• [WHAT IS NEEDED]
Begin your transcription at the line containing "Click here to view the information" and continue it, word for word, to the final line below. Include only those lines and skip the pictures.

+++ MATERIAL FOR THIS TASK +++

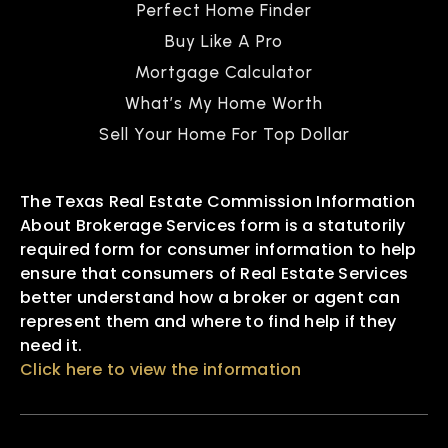
Perfect Home Finder
Buy Like A Pro
Mortgage Calculator
What’s My Home Worth
Sell Your Home For Top Dollar
The Texas Real Estate Commission Information
About Brokerage Services form is a statutorily
required form for consumer information to help
ensure that consumers of Real Estate Services
better understand how a broker or agent can
represent them and where to find help if they
need it.
Click here to view the information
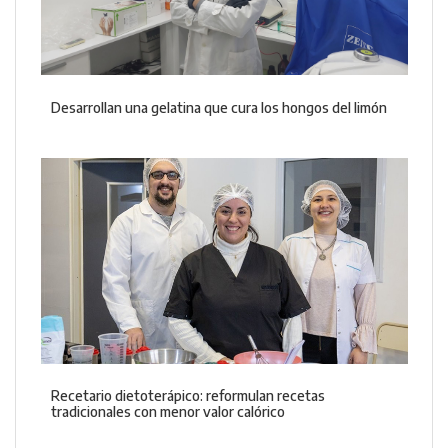
Desarrollan una gelatina que cura los hongos del limón
Recetario dietoterápico: reformulan recetas
tradicionales con menor valor calórico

+++

• [FINISHED TASK]
Click here to view the information
Desarrollan una gelatina que cura los hongos del limón
Recetario dietoterápico: reformulan recetas
tradicionales con menor valor calórico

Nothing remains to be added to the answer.